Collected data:

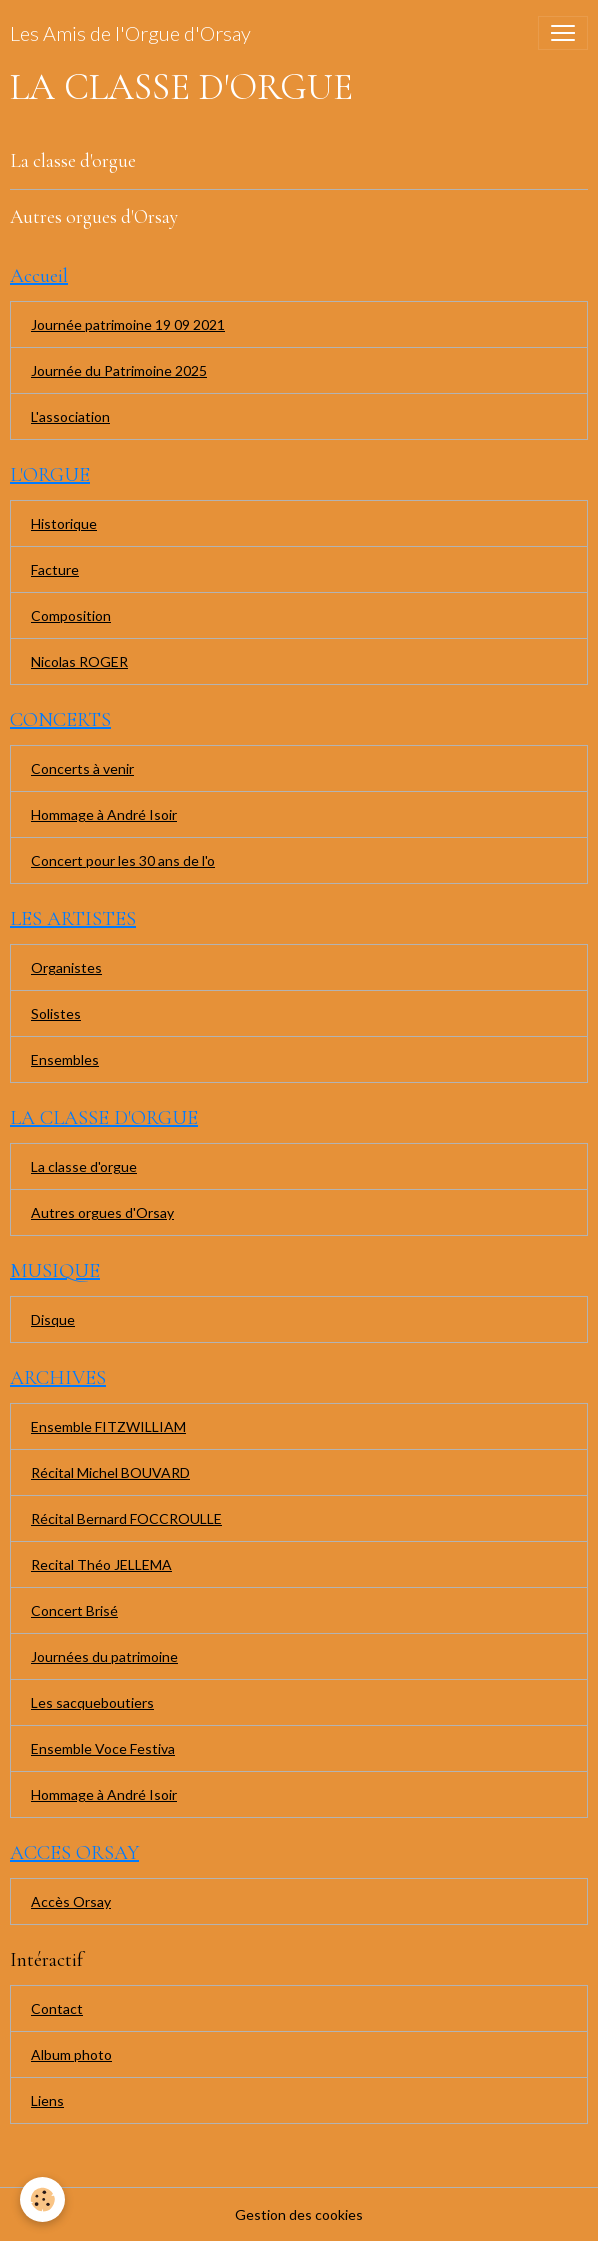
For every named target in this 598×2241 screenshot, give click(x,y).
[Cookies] (42, 2199)
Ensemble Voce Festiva (103, 1748)
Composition (71, 615)
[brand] (130, 33)
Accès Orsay (71, 1901)
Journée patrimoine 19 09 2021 (128, 324)
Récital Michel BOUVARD (110, 1472)
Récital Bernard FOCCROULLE (126, 1518)
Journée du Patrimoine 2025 (119, 370)
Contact (57, 2008)
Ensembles (65, 1059)
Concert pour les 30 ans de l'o (123, 860)
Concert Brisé (74, 1610)
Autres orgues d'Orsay (94, 217)
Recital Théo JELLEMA (101, 1564)
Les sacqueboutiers (92, 1702)
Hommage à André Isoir (104, 814)
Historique (64, 523)
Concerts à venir (82, 768)
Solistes (56, 1013)
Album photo (71, 2054)
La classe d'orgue (73, 161)
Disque (53, 1319)
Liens (47, 2100)
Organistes (66, 967)
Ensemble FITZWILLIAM (108, 1426)
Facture (55, 569)
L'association (70, 416)
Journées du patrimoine (104, 1656)
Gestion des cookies (299, 2214)
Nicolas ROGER (79, 661)
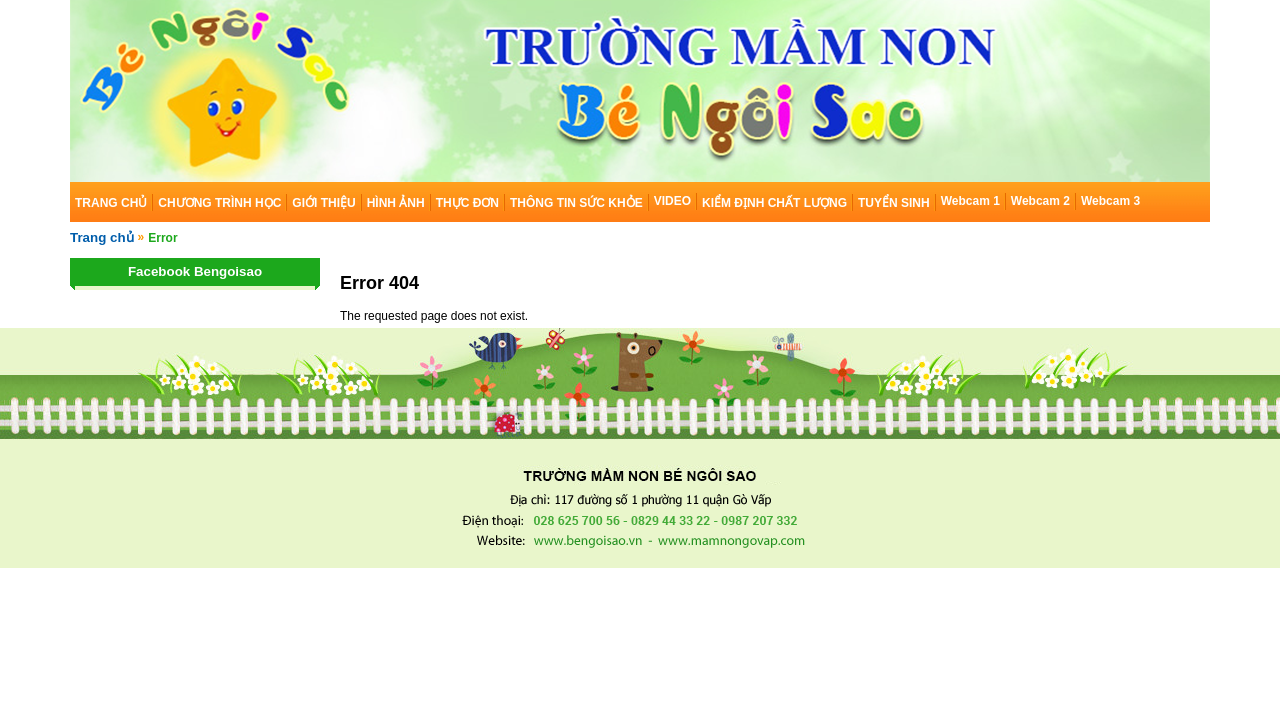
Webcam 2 (1040, 201)
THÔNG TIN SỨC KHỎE (576, 203)
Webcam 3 (1110, 201)
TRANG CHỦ (111, 203)
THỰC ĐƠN (467, 203)
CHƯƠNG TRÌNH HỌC (219, 203)
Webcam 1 (970, 201)
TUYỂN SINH (894, 203)
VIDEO (672, 201)
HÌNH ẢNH (396, 203)
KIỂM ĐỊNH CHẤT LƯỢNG (774, 203)
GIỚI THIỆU (323, 203)
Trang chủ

TASK REQUIREMENTS | Please repeat, exactly and with nothing else, the lines from the one containing "Contact (57, 2008)" to the last line of the entries, both included, excluding any pictures.

WRITTEN RESPONSE |
Contact (57, 2008)
Ensembles (65, 1059)
Concert pour les 30 ans de l'o (123, 860)
Concert Brisé (74, 1610)
Autres orgues d'Orsay (94, 217)
Recital Théo JELLEMA (101, 1564)
Les sacqueboutiers (92, 1702)
Hommage à André Isoir (104, 814)
Historique (64, 523)
Concerts à venir (82, 768)
Solistes (56, 1013)
Album photo (71, 2054)
La classe d'orgue (73, 161)
Disque (53, 1319)
Liens (47, 2100)
Organistes (66, 967)
Ensemble FITZWILLIAM (108, 1426)
Facture (55, 569)
L'association (70, 416)
Journées du patrimoine (104, 1656)
Gestion des cookies (299, 2214)
Nicolas ROGER (79, 661)
Webcam 2 (1040, 201)
THÔNG TIN SỨC KHỎE (576, 203)
Webcam 3 (1110, 201)
TRANG CHỦ (111, 203)
THỰC ĐƠN (467, 203)
CHƯƠNG TRÌNH HỌC (219, 203)
Webcam 1 (970, 201)
TUYỂN SINH (894, 203)
VIDEO (672, 201)
HÌNH ẢNH (396, 203)
KIỂM ĐỊNH CHẤT LƯỢNG (774, 203)
GIỚI THIỆU (323, 203)
Trang chủ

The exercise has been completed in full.